Hoje, muitos grupos de oposição curdos operam a partir do vizinho Curdistão iraquiano, onde mantêm cargos políticos e forças militares limitadas.
Netanyahu insiste que os ataques dos EUA e de Israel ao Irão não levarão a uma “guerra sem fim”

Uma visão geral de Teerã, Irã, com fumaça visível à distância após explosões relatadas na cidade, 2 de março de 2026. (Contribuidor/Getty Images)
Esperando que as capacidades militares do Irão enfraqueçam
Aliyar sugeriu que as forças curdas só seriam capazes de agir se as capacidades militares do Irão se deteriorassem significativamente.
“Acredito que as capacidades de mísseis e drones devem ser enfraquecidas ou completamente removidas porque não somos capazes de nos defender contra eles”, disse ele.
A capacidade do Irão de lançar mísseis e drones continua a ser um dos mais fortes meios de dissuasão que o regime enfrenta contra concorrentes internos ou externos.
“Eles ainda podem disparar mísseis, ainda podem matar pessoas”, disse Aliyar.
Acredita-se que se estas capacidades forem reduzidas, as forças curdas poderão tentar explorar este momento.
“Penso que todos têm a capacidade de fazer isto porque os partidos políticos curdos gozam de grande legitimidade entre o povo”, disse ele. “As pessoas os apoiam, as pessoas nos apoiam.”
No entanto, Aliar alertou que ninguém pode prever como os acontecimentos irão evoluir.
“Quando a guerra começa, você tenta encontrar uma maneira de usá-la da melhor maneira, mas não pode prever o que acontecerá amanhã”, disse ele.
A resistência curda está enraizada em décadas de luta
Os Curdos no Irão representam uma das maiores minorias étnicas do país e têm historicamente mantido movimentos de oposição organizados.
Os partidos curdos desenvolveram braços armados e redes políticas durante décadas, dando-lhes um nível de estrutura organizacional que falta a muitos outros movimentos de oposição iranianos.
“Os curdos dentro do Irão têm a sua própria história e tradições de luta e resistência com partidos políticos e forças armadas”, disse Gino Victoria Doabi, analista político internacional que se concentra no Irão e no Curdistão, à Fox News Digital.
Al-Dawabi disse que é improvável que as forças curdas se movam sem o apoio claro de Washington.

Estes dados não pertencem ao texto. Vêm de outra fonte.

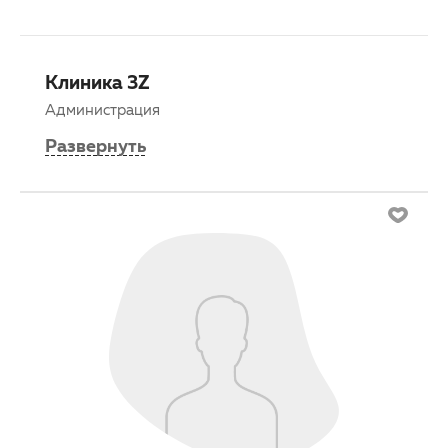
Клиника 3Z
Администрация
Развернуть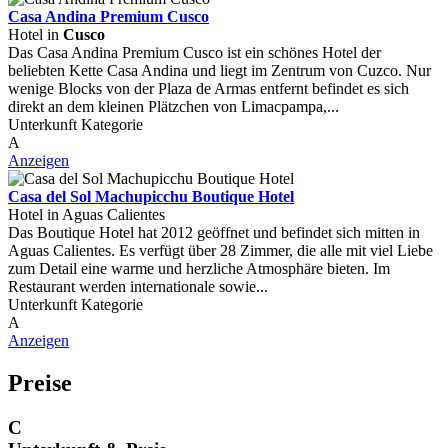
Casa Andina Premium Cusco
Hotel in
Cusco
Das Casa Andina Premium Cusco ist ein schönes Hotel der
beliebten Kette Casa Andina und liegt im Zentrum von Cuzco. Nur
wenige Blocks von der Plaza de Armas entfernt befindet es sich
direkt an dem kleinen Plätzchen von Limacpampa,...
Unterkunft Kategorie
A
Anzeigen
Casa del Sol Machupicchu Boutique Hotel
Hotel in Aguas Calientes
Das Boutique Hotel hat 2012 geöffnet und befindet sich mitten in
Aguas Calientes. Es verfügt über 28 Zimmer, die alle mit viel Liebe
zum Detail eine warme und herzliche Atmosphäre bieten. Im
Restaurant werden internationale sowie...
Unterkunft Kategorie
A
Anzeigen
Preise
C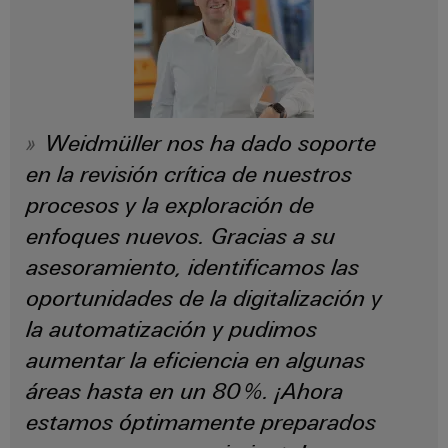
para
la
E/S
infraestructura
Aceptamos
circuito
de
Ethernet
Desafíos
impreso
edificios
industrial
Es
Fabricación
Servicios
Paneles
Becarios
de
de
Weidmüller nos ha dado soporte
táctiles
cuadros
conectores
en la revisión crítica de nuestros
eléctricos
para
Herramientas
Soluciones
circuito
procesos y la exploración de
de
para
impreso
enfoques nuevos. Gracias a su
los
ingeniería
retos
asesoramiento, identificamos las
y
Fabricante
de
visualización
oportunidades de la digitalización y
de
la
fabricación
dispositivos
la automatización y pudimos
de
Medición
originales
cuadros
aumentar la eficiencia en algunas
de
eléctricos
(OEM)
energía
áreas hasta en un 80 %. ¡Ahora
Maquinaria
estamos óptimamente preparados
Weidmüller
Soluciones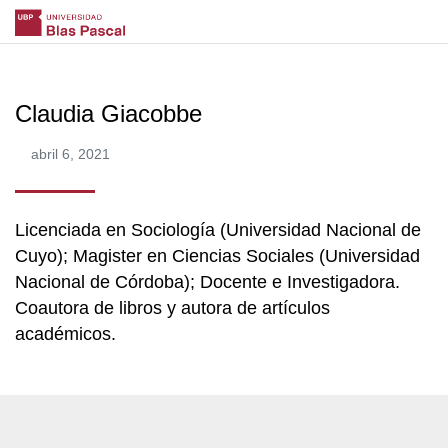
Claudia Giacobbe
abril 6, 2021
Licenciada en Sociología (Universidad Nacional de
Cuyo); Magister en Ciencias Sociales (Universidad
Nacional de Córdoba); Docente e Investigadora.
Coautora de libros y autora de artículos
académicos.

Trump diz aos iranianos que ‘sua hora de liberdade está próxima’ enquanto EUA e Israel lançam ataques contra ele
Irã

O atentado ocorreu no Irã em 28 de fevereiro de 2026. (Fátima Bahrami/Getty Images)

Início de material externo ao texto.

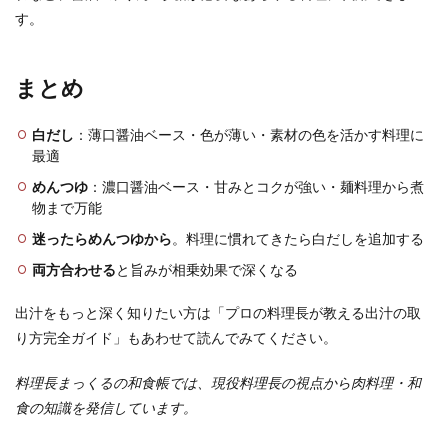
す。
まとめ
白だし
：薄口醤油ベース・色が薄い・素材の色を活かす料理に
最適
めんつゆ
：濃口醤油ベース・甘みとコクが強い・麺料理から煮
物まで万能
迷ったらめんつゆから
。料理に慣れてきたら白だしを追加する
両方合わせる
と旨みが相乗効果で深くなる
出汁をもっと深く知りたい方は「プロの料理長が教える出汁の取
り方完全ガイド」もあわせて読んでみてください。
料理長まっくるの和食帳では、現役料理長の視点から肉料理・和
食の知識を発信しています。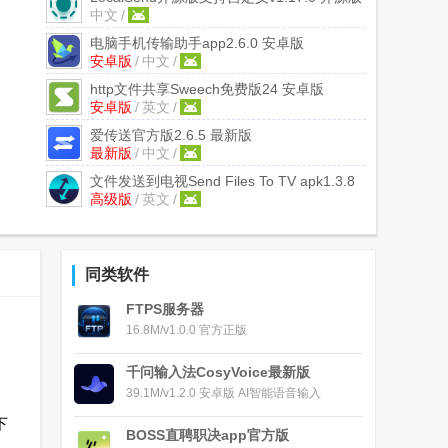
中文
/
电脑手机传输助手app
2.6.0 安卓版
安卓版
/
中文
/
http文件共享Sweech免费版
24 安卓版
安卓版
/
英文
/
爱传送官方版
2.6.5 最新版
最新版
/
中文
/
文件发送到电视Send Files To TV apk
1.3.8
高级版
/
英文
/
手机高级专业版
同类软件
FTPS服务器
16.8M/v1.0.0 官方正版
千问输入法CosyVoice最新版
39.1M/v1.2.0 安卓版 AI智能语音输入
下
BOSS直聘职决app官方版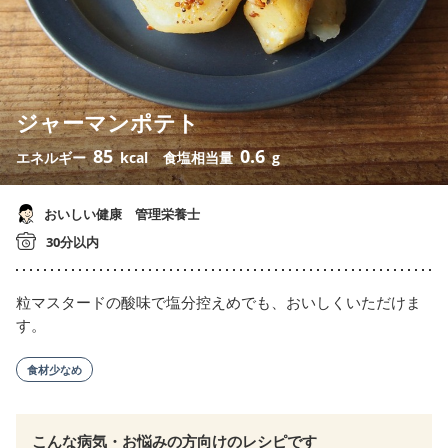
ジャーマンポテト
85
0.6
エネルギー
kcal
食塩相当量
g
おいしい健康 管理栄養士
30分以内
粒マスタードの酸味で塩分控えめでも、おいしくいただけま
す。
食材少なめ
こんな病気・お悩みの方向けのレシピです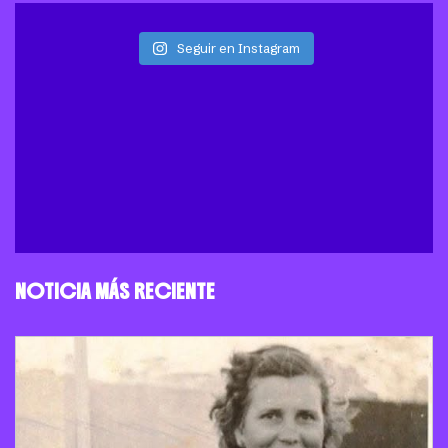
Seguir en Instagram
NOTICIA MÁS RECIENTE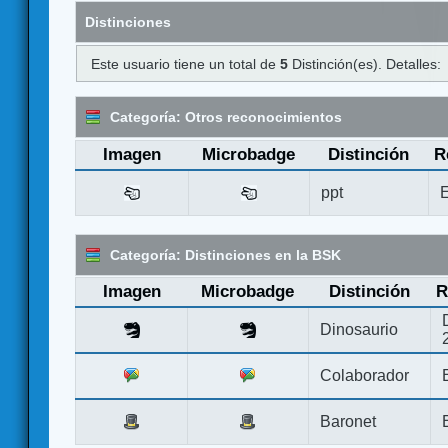
Distinciones
Este usuario tiene un total de
5
Distinción(es). Detalles:
Categoría: Otros reconocimientos
Imagen
Microbadge
Distinción
R
ppt
E
Categoría: Distinciones en la BSK
Imagen
Microbadge
Distinción
R
Dinosaurio
Colaborador
Baronet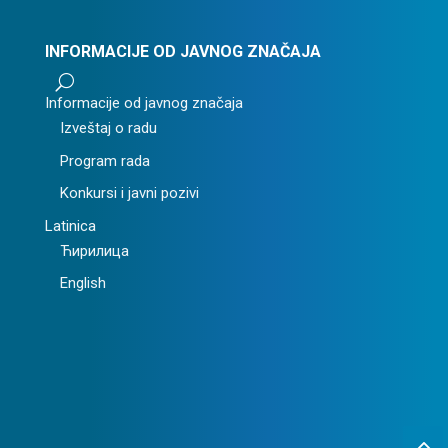
INFORMACIJE OD JAVNOG ZNAČAJA
U
Informacije od javnog značaja
Izveštaj o radu
Program rada
Konkursi i javni pozivi
Latinica
Ћирилица
English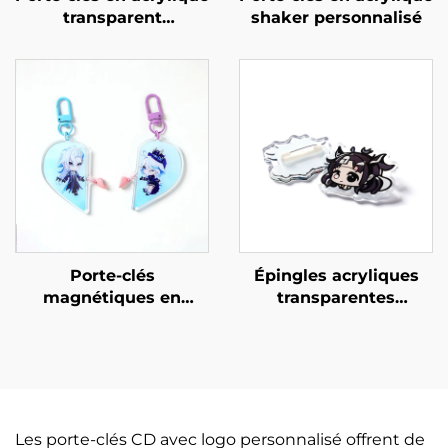
transparent
shaker personnalisé
personnalisé
Porte-clés
Épingles acryliques
magnétiques en
transparentes
acrylique
personnalisées
personnalisables
créatives
Les porte-clés CD avec logo personnalisé offrent de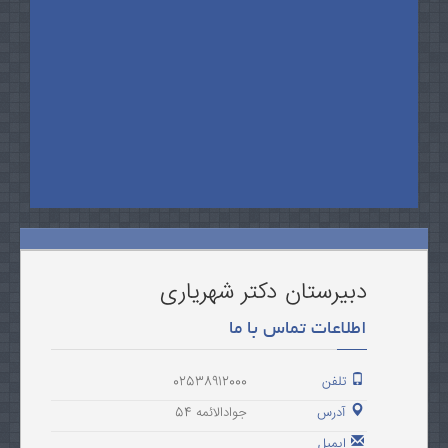
دبیرستان دکتر شهریاری
اطلاعات تماس با ما
تلفن
02538912000
آدرس
جوادالائمه 54
ایمیل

Al-Doubi disse: “Para que isso aconteça, eles precisam de garantias da América, também em termos políticos e de segurança”.

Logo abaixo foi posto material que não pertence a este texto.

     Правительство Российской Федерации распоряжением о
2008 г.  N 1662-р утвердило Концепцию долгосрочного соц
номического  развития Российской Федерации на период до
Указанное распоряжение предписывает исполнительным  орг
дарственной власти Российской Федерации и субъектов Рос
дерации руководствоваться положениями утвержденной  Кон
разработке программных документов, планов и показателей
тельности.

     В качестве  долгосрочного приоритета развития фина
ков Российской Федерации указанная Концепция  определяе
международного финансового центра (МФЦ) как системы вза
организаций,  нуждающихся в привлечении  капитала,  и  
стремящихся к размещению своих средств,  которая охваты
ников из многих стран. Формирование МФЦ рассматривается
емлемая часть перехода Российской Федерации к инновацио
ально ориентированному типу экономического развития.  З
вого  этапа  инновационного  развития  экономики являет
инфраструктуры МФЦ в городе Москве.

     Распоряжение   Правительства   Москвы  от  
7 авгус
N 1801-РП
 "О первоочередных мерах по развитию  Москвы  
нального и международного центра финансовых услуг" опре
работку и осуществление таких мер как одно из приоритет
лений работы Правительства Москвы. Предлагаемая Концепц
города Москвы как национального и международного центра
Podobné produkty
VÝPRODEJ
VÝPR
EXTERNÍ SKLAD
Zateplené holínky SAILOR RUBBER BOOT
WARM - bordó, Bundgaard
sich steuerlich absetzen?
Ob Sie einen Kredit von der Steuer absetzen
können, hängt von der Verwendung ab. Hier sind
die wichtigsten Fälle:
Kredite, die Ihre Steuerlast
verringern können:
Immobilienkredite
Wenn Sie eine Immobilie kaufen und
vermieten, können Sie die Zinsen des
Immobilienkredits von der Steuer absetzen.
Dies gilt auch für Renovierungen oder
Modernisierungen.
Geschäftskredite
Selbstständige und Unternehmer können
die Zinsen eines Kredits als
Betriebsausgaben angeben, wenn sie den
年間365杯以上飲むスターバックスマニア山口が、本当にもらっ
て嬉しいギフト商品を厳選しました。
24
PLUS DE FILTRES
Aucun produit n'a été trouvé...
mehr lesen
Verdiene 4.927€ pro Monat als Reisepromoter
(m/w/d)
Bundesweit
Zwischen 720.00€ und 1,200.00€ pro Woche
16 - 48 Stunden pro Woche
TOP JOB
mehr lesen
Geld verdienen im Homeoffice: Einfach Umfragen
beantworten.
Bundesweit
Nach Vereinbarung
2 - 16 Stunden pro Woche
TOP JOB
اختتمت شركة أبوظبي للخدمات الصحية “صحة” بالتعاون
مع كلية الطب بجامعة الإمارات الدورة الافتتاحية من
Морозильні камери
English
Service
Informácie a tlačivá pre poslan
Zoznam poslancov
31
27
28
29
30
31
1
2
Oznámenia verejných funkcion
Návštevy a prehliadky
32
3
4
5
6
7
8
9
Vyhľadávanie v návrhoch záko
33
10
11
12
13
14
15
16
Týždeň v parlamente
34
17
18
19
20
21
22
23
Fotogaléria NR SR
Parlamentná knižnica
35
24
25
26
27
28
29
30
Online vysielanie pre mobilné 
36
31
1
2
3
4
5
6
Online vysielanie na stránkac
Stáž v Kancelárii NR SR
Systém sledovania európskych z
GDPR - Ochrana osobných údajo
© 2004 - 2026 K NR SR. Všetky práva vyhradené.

“Os curdos aprenderam que não podem mais fazer isto por uma causa nobre, porque causará muita dor, destruição e morte de civis.”
As discussões sobre a ideia de intervenção curda podem ter ocorrido muito antes da última escalada, segundo Dube.
“Não acho que isso aconteceu da noite para o dia”, disse ela. “Acho que isso já foi discutido há muito tempo.”
Complexidades regionais
Apesar do crescente interesse nos grupos curdos, Aliyar sublinhou que as autoridades curdas iraquianas não estão diretamente envolvidas em qualquer campanha potencial.
“Os curdos iraquianos não fazem parte disso”, disse ele. “Não sou iraquiano, por isso não posso comentar sobre isso.”
Analistas dizem que é pouco provável que os rebeldes curdos, por si só, derrubem o regime iraniano. Mas se a agitação interna se espalhar e as forças curdas se coordenarem com movimentos de oposição mais amplos, a fronteira ocidental do Irão poderá tornar-se um perigoso ponto de pressão para o Irão.
Clique aqui para baixar o aplicativo FOX NEWS

Uma pessoa segura uma foto do líder supremo do Irã, o aiatolá Ali Khamenei, enquanto manifestantes iranianos protestam contra os ataques dos EUA e de Israel, em Teerã, em 28 de fevereiro de 2026. (Majid Asgharipour/Agência de Notícias da Ásia Ocidental via Reuters)
Contudo, para Ali Yar e outros líderes curdos, o objectivo permanece claro após décadas de oposição à República Islâmica.
“Temos esse desejo há 47 anos”, disse ele. “Se tivermos a oportunidade, vamos aproveitá-la.”